Bishop of Clermont
- Born: c. 489 Clermont-Ferrand, France
- Died: 554 Clermont-Ferrand, France
- Venerated in: Eastern Orthodox Church Roman Catholic Church
- Feast: 1 July (Eastern Orthodox) 3 July (Roman Catholic)

= Gal I (bishop of Clermont) =

Saint Gal of Clermont (also Gall) (c. 489 – 554) was the sixteenth Bishop of Clermont, holding that see from 527 to 551. He shares a name with a later bishop of the diocese, who, though less illustrious than the first Gal, is also revered as a saint. Gal played an important role in the politics of the Church, as the Council of Clermont (535) was hosted under his episcopate. He was the uncle and teacher of Gregory of Tours.

==Life==
Gal was the scion of a senatorial family, born in Clermont, Auvergne circa 489. His mother was descended from the family of Vettius Apagatus, a revered martyr from Lyon. While his parents proposed to have him married to a daughter of a respectable senator, Gal had other plans, and privately withdrew to a monastery at Cournon. Once he received the consent of his parents, he joyfully embraced a life of religious poverty. Gal's intelligence and piety caused his recommendation as councilor to Quintianus, the bishop of Clermont, who ordained him a priest.

Theuderic I, the king of Austrasia, invaded Auvergne and took Gal prisoner, attaching him to the oratory in the palace. Gal regained his liberty after a few years and returned to Clermont.

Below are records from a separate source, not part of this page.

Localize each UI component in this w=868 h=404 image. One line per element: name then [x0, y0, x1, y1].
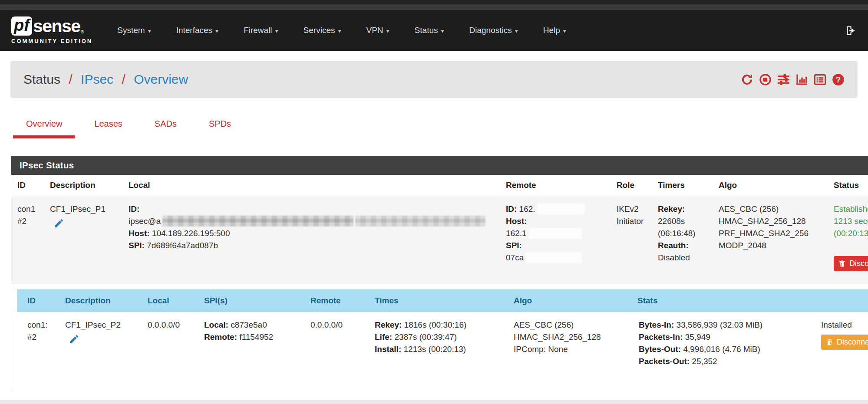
status-age-seconds: 1213 seconds: [834, 215, 868, 227]
breadcrumb-link-ipsec[interactable]: IPsec: [81, 72, 113, 86]
packets-in-value: 35,949: [685, 332, 710, 342]
local-spi-value: 7d689f64a7ad087b: [147, 241, 218, 250]
status-established: Established: [834, 203, 868, 215]
cell-timers: Rekey: 22608s (06:16:48) Reauth: Disable…: [652, 196, 713, 285]
disconnect-child-button[interactable]: Disconnect: [821, 335, 868, 350]
cell-stats: Bytes-In: 33,586,939 (32.03 MiB) Packets…: [631, 312, 814, 378]
algo-ipcomp: IPComp: None: [514, 343, 628, 355]
status-installed: Installed: [821, 319, 868, 331]
trash-icon: [826, 338, 833, 346]
tab-sads[interactable]: SADs: [142, 114, 190, 138]
spi-local-value: c873e5a0: [231, 320, 267, 329]
col-header-local: Local: [125, 175, 500, 196]
menu-item-diagnostics[interactable]: Diagnostics: [457, 21, 531, 39]
algo-integrity: HMAC_SHA2_256_128: [719, 215, 824, 227]
edit-pencil-icon[interactable]: [69, 334, 79, 348]
algo-dh-group: MODP_2048: [719, 240, 824, 252]
sub-tabs: Overview Leases SADs SPDs: [13, 114, 868, 138]
tab-overview[interactable]: Overview: [13, 114, 75, 138]
cell-algo: AES_CBC (256) HMAC_SHA2_256_128 PRF_HMAC…: [713, 196, 828, 285]
pfsense-logo[interactable]: pf sense ® COMMUNITY EDITION: [11, 16, 92, 44]
breadcrumb-link-overview[interactable]: Overview: [134, 72, 188, 86]
child-sa-row: con1: #2 CF1_IPsec_P2 0.0.0.0/0 Local: c…: [17, 312, 868, 378]
cell-child-status: Installed Disconnect: [814, 312, 868, 378]
cell-local-network: 0.0.0.0/0: [142, 312, 198, 378]
menu-item-system[interactable]: System: [105, 21, 163, 39]
rekey-seconds: 22608s: [658, 215, 709, 227]
col-header-role: Role: [611, 175, 652, 196]
breadcrumb-bar: Status / IPsec / Overview ?: [10, 61, 858, 98]
chevron-down-icon: [441, 27, 444, 34]
cell-description: CF1_IPsec_P2: [59, 312, 142, 378]
menu-item-vpn[interactable]: VPN: [354, 21, 402, 39]
bytes-in-value: 33,586,939 (32.03 MiB): [677, 320, 763, 329]
chevron-down-icon: [386, 27, 389, 34]
remote-spi-label: SPI:: [506, 241, 522, 250]
packets-in-label: Packets-In:: [639, 332, 683, 342]
time-life-label: Life:: [375, 332, 392, 342]
redacted-blur: [162, 216, 353, 227]
tab-spds[interactable]: SPDs: [196, 114, 244, 138]
col-header-local: Local: [142, 289, 198, 312]
bar-chart-icon[interactable]: [795, 73, 808, 86]
panel-title: IPsec Status: [11, 156, 868, 175]
menu-item-firewall[interactable]: Firewall: [231, 21, 290, 39]
menu-label: Diagnostics: [469, 26, 512, 35]
chevron-down-icon: [215, 27, 218, 34]
redacted-blur: [538, 204, 584, 214]
logo-pf-box: pf: [11, 16, 32, 36]
list-icon[interactable]: [814, 73, 826, 86]
redacted-blur: [355, 216, 485, 227]
chevron-down-icon: [563, 27, 566, 34]
packets-out-label: Packets-Out:: [639, 357, 690, 366]
child-sa-table: ID Description Local SPI(s) Remote Times…: [17, 289, 868, 378]
menu-label: Firewall: [244, 26, 272, 35]
edit-pencil-icon[interactable]: [53, 218, 64, 232]
stop-circle-icon[interactable]: [759, 73, 772, 86]
col-header-remote: Remote: [304, 289, 369, 312]
sign-out-icon[interactable]: [845, 25, 857, 36]
menu-item-status[interactable]: Status: [402, 21, 457, 39]
window-chrome-strip: [0, 0, 868, 4]
cell-times: Rekey: 1816s (00:30:16) Life: 2387s (00:…: [369, 312, 508, 378]
menu-label: System: [117, 26, 145, 35]
breadcrumb-separator: /: [69, 72, 72, 86]
ike-sa-row: con1 #2 CF1_IPsec_P1 ID: ipsec@a Host: 1…: [11, 196, 868, 285]
ike-version: IKEv2: [617, 203, 648, 215]
col-header-times: Times: [369, 289, 508, 312]
col-header-spis: SPI(s): [198, 289, 304, 312]
cell-remote-network: 0.0.0.0/0: [304, 312, 369, 378]
cell-spis: Local: c873e5a0 Remote: f1154952: [198, 312, 304, 378]
rekey-time: (06:16:48): [658, 227, 709, 240]
child-header-row: ID Description Local SPI(s) Remote Times…: [17, 289, 868, 312]
menu-label: VPN: [366, 26, 383, 35]
disconnect-button[interactable]: Disconnect: [834, 256, 868, 271]
local-host-value: 104.189.226.195:500: [152, 229, 230, 238]
redacted-blur: [529, 228, 582, 239]
disconnect-label: Disconnect: [837, 338, 868, 347]
connection-id: con1: [17, 203, 40, 215]
tab-leases[interactable]: Leases: [81, 114, 135, 138]
menu-item-interfaces[interactable]: Interfaces: [164, 21, 231, 39]
menu-item-help[interactable]: Help: [531, 21, 579, 39]
remote-id-value: 162.: [519, 204, 535, 213]
local-id-value: ipsec@a: [129, 217, 161, 226]
sliders-icon[interactable]: [777, 73, 790, 86]
packets-out-value: 25,352: [692, 357, 717, 366]
col-header-algo: Algo: [508, 289, 631, 312]
local-spi-label: SPI:: [129, 241, 145, 250]
page: pf sense ® COMMUNITY EDITION System Inte…: [0, 0, 868, 400]
time-rekey-label: Rekey:: [375, 320, 402, 329]
tunnel-description: CF1_IPsec_P2: [65, 319, 138, 331]
chevron-down-icon: [148, 27, 151, 34]
cell-algo: AES_CBC (256) HMAC_SHA2_256_128 IPComp: …: [508, 312, 631, 378]
connection-id: con1:: [27, 319, 56, 331]
bytes-in-label: Bytes-In:: [639, 320, 674, 329]
cell-description: CF1_IPsec_P1: [44, 196, 125, 285]
disconnect-label: Disconnect: [849, 259, 868, 268]
menu-label: Interfaces: [176, 26, 212, 35]
menu-item-services[interactable]: Services: [291, 21, 354, 39]
reauth-value: Disabled: [658, 252, 709, 264]
help-icon[interactable]: ?: [832, 73, 845, 86]
refresh-icon[interactable]: [741, 73, 753, 86]
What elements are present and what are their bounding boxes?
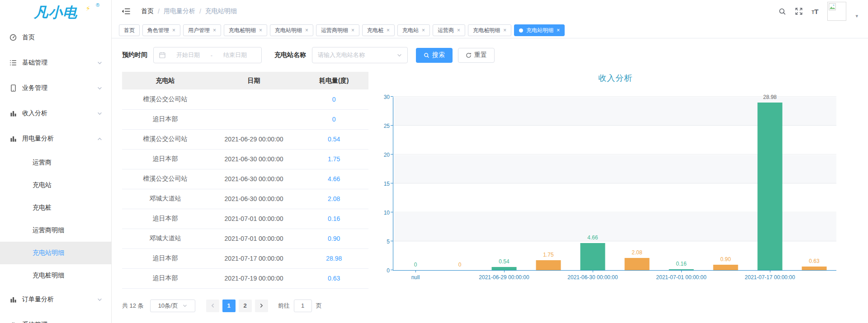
- x-axis-label: 2021-06-29 00:00:00: [479, 274, 529, 281]
- chart-bar: [536, 260, 561, 270]
- sidebar-subitem[interactable]: 运营商明细: [0, 219, 111, 242]
- main-area: 首页 / 用电量分析 / 充电站明细 TT ▾ 首页角色管理×用户管理×充电桩明…: [112, 0, 868, 323]
- tab-close-icon[interactable]: ×: [387, 28, 390, 33]
- tab-label: 充电站明细: [275, 27, 302, 34]
- tab-close-icon[interactable]: ×: [422, 28, 425, 33]
- chart-title: 收入分析: [374, 73, 857, 84]
- tab-close-icon[interactable]: ×: [305, 28, 308, 33]
- prev-page-button[interactable]: [206, 300, 219, 312]
- sidebar-collapse-icon[interactable]: [122, 8, 130, 15]
- date-range-input[interactable]: 开始日期 - 结束日期: [153, 47, 262, 63]
- sidebar-item[interactable]: 用电量分析: [0, 126, 111, 151]
- value-link[interactable]: 0: [299, 109, 368, 129]
- table-row: 檀溪公交公司站2021-06-30 00:00:004.66: [122, 169, 368, 189]
- x-axis-tick: [593, 270, 593, 272]
- chart-slot: 0.63: [792, 97, 836, 270]
- goto-page-input[interactable]: [294, 300, 312, 312]
- chart-bar: [713, 265, 738, 270]
- bar-value-label: 2.08: [632, 249, 642, 256]
- page-size-select[interactable]: 10条/页: [150, 300, 195, 312]
- column-header: 充电站: [122, 72, 208, 89]
- date-cell: 2021-06-30 00:00:00: [208, 189, 300, 209]
- tab-close-icon[interactable]: ×: [503, 28, 506, 33]
- sidebar-subitem-label: 充电站明细: [33, 249, 64, 257]
- sidebar-subitem[interactable]: 运营商: [0, 151, 111, 174]
- tab-active[interactable]: 充电站明细×: [514, 24, 565, 36]
- bar-value-label: 4.66: [587, 234, 598, 241]
- sidebar-item-label: 订单量分析: [22, 295, 54, 304]
- tab-item[interactable]: 首页: [119, 24, 140, 36]
- value-link[interactable]: 4.66: [299, 169, 368, 189]
- sidebar-subitem[interactable]: 充电桩明细: [0, 264, 111, 287]
- tab-item[interactable]: 角色管理×: [142, 24, 180, 36]
- tab-close-icon[interactable]: ×: [213, 28, 216, 33]
- page-button-1[interactable]: 1: [222, 300, 236, 312]
- reset-button[interactable]: 重置: [458, 48, 495, 63]
- chevron-down-icon: [397, 53, 402, 58]
- sidebar-item[interactable]: 首页: [0, 25, 111, 50]
- tab-item[interactable]: 充电桩明细×: [224, 24, 267, 36]
- avatar[interactable]: [827, 2, 846, 21]
- value-link[interactable]: 1.75: [299, 149, 368, 169]
- tab-item[interactable]: 充电站×: [397, 24, 430, 36]
- reset-button-label: 重置: [474, 51, 487, 59]
- date-cell: 2021-06-29 00:00:00: [208, 129, 300, 149]
- page-button-2[interactable]: 2: [239, 300, 252, 312]
- value-link[interactable]: 0: [299, 89, 368, 109]
- tab-close-icon[interactable]: ×: [457, 28, 460, 33]
- value-link[interactable]: 0.90: [299, 229, 368, 248]
- sidebar-subitem[interactable]: 充电站明细: [0, 242, 111, 264]
- fullscreen-icon[interactable]: [795, 8, 802, 15]
- bar-chart-icon: [9, 109, 17, 117]
- tab-close-icon[interactable]: ×: [259, 28, 262, 33]
- station-cell: 邓城大道站: [122, 189, 208, 209]
- tab-close-icon[interactable]: ×: [557, 28, 560, 33]
- chart-slot: 0.542021-06-29 00:00:00: [482, 97, 526, 270]
- pagination: 共 12 条 10条/页 12 前往 页: [122, 300, 368, 312]
- value-link[interactable]: 2.08: [299, 189, 368, 209]
- chart-slot: 0: [438, 97, 482, 270]
- column-header: 日期: [208, 72, 300, 89]
- breadcrumb-separator: /: [199, 8, 201, 15]
- sidebar-item[interactable]: 业务管理: [0, 75, 111, 101]
- value-link[interactable]: 0.63: [299, 268, 368, 288]
- chevron-down-icon: [97, 61, 102, 66]
- column-header: 耗电量(度): [299, 72, 368, 89]
- tab-item[interactable]: 充电站明细×: [270, 24, 313, 36]
- tab-item[interactable]: 充电桩×: [362, 24, 395, 36]
- breadcrumb: 首页 / 用电量分析 / 充电站明细: [141, 7, 237, 15]
- sidebar-item[interactable]: 订单量分析: [0, 287, 111, 312]
- sidebar-subitem-label: 充电桩明细: [33, 272, 64, 280]
- search-button[interactable]: 搜索: [416, 48, 453, 63]
- sidebar-subitem[interactable]: 充电站: [0, 174, 111, 197]
- tab-label: 充电桩明细: [229, 27, 256, 34]
- sidebar-item[interactable]: 系统管理: [0, 312, 111, 323]
- chevron-up-icon: [97, 136, 102, 141]
- sidebar-item[interactable]: 基础管理: [0, 50, 111, 75]
- tab-close-icon[interactable]: ×: [172, 28, 175, 33]
- tab-label: 角色管理: [147, 27, 169, 34]
- tab-close-icon[interactable]: ×: [351, 28, 354, 33]
- header-actions: TT ▾: [778, 2, 858, 21]
- tab-item[interactable]: 充电桩明细×: [468, 24, 511, 36]
- sidebar-subitem[interactable]: 充电桩: [0, 197, 111, 219]
- sidebar-item[interactable]: 收入分析: [0, 101, 111, 126]
- chart-slot: 1.75: [526, 97, 571, 270]
- pagination-total: 共 12 条: [122, 302, 144, 310]
- search-icon[interactable]: [778, 8, 786, 15]
- tab-label: 充电站: [402, 27, 419, 34]
- value-link[interactable]: 28.98: [299, 248, 368, 268]
- tab-item[interactable]: 运营商明细×: [316, 24, 359, 36]
- font-size-icon[interactable]: TT: [811, 8, 818, 15]
- sidebar: 凡小电 ⚡ ® 首页基础管理业务管理收入分析用电量分析运营商充电站充电桩运营商明…: [0, 0, 112, 323]
- table-row: 邓城大道站2021-06-30 00:00:002.08: [122, 189, 368, 209]
- tab-item[interactable]: 用户管理×: [183, 24, 221, 36]
- station-select[interactable]: 请输入充电站名称: [312, 47, 408, 63]
- tab-item[interactable]: 运营商×: [433, 24, 465, 36]
- breadcrumb-home[interactable]: 首页: [141, 7, 154, 15]
- next-page-button[interactable]: [255, 300, 268, 312]
- tab-label: 用户管理: [188, 27, 210, 34]
- value-link[interactable]: 0.54: [299, 129, 368, 149]
- value-link[interactable]: 0.16: [299, 209, 368, 229]
- caret-down-icon[interactable]: ▾: [855, 13, 858, 19]
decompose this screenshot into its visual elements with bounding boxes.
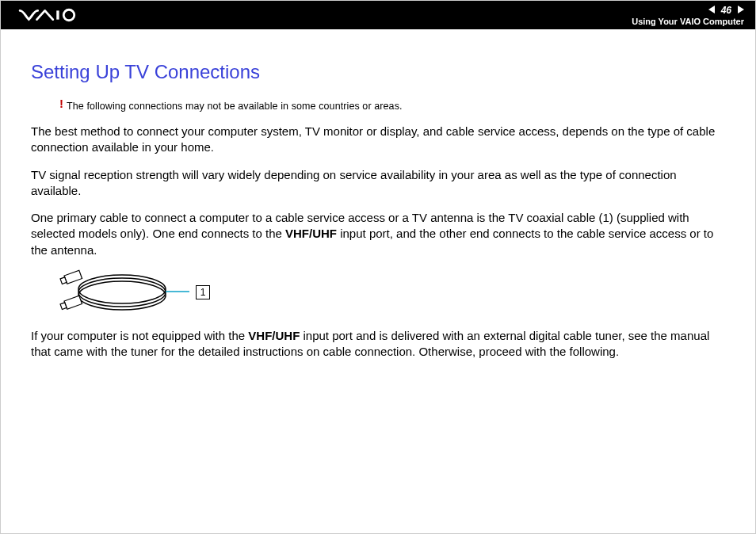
- page-content: Setting Up TV Connections ! The followin…: [1, 29, 755, 360]
- svg-point-6: [78, 281, 166, 310]
- p4-part-a: If your computer is not equipped with th…: [31, 329, 248, 342]
- vaio-logo: [15, 8, 94, 22]
- prev-page-icon[interactable]: [708, 5, 716, 16]
- svg-point-5: [78, 278, 166, 307]
- cable-figure: 1: [55, 269, 725, 315]
- figure-callout: 1: [196, 285, 210, 299]
- svg-marker-3: [738, 6, 744, 13]
- header-bar: 46 Using Your VAIO Computer: [1, 1, 755, 29]
- next-page-icon[interactable]: [736, 5, 744, 16]
- paragraph-1: The best method to connect your computer…: [31, 124, 725, 156]
- section-label: Using Your VAIO Computer: [632, 17, 744, 26]
- paragraph-4: If your computer is not equipped with th…: [31, 328, 725, 360]
- paragraph-3: One primary cable to connect a computer …: [31, 210, 725, 258]
- svg-marker-2: [708, 6, 715, 13]
- p4-bold: VHF/UHF: [248, 329, 300, 342]
- warning-icon: !: [59, 97, 63, 109]
- svg-point-1: [63, 10, 74, 21]
- svg-rect-0: [56, 10, 59, 19]
- coaxial-cable-icon: [55, 269, 189, 315]
- page-title: Setting Up TV Connections: [31, 61, 725, 83]
- svg-point-4: [78, 275, 166, 303]
- warning-text: The following connections may not be ava…: [67, 101, 403, 112]
- warning: ! The following connections may not be a…: [59, 101, 725, 113]
- page-number: 46: [721, 5, 731, 16]
- p3-bold: VHF/UHF: [285, 227, 337, 240]
- pager: 46: [708, 5, 744, 16]
- header-right: 46 Using Your VAIO Computer: [632, 5, 744, 26]
- paragraph-2: TV signal reception strength will vary w…: [31, 167, 725, 200]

When Quintianus died in 527, Gal was chosen as the successor to the Bishopric of Clermont. During his tenure as bishop, he embellished the tomb of Saint Amabilis at the collegiate church in Riom.

Gal was distinguished for his gentleness and charity. It was during this time that Gal's extraordinary equanimity was most tested: one story reports that the bishop was "struck on the head by a brutal man, [yet] he discovered not the least emotion of anger or resentment, and by this meekness disarmed the savage of his rage." A similar anecdote involves a man named Evodius, a priest who had once been a senator. Although the proud man acted insultingly to Gal, the bishop's reaction was simply to rise from his seat and make a visit to the churches of the city. Touched by Gal's patience, Evodius cast himself at the feet of the bishop in the middle of the street.

Gal played a major political and religious role as Bishop of Clermont. He became known as a defender of the rights of the Church against Sivigald, the governor appointed by Theuderic. The chief event of his episcopate was the Council of Clermont in 535. He also took part in the Fourth (541) and Fifth (549) Councils of Orléans.

Gal died in the year 553. His feast day in the Roman Catholic Church is 3 July; in the Eastern Orthodox Church it is 1 July.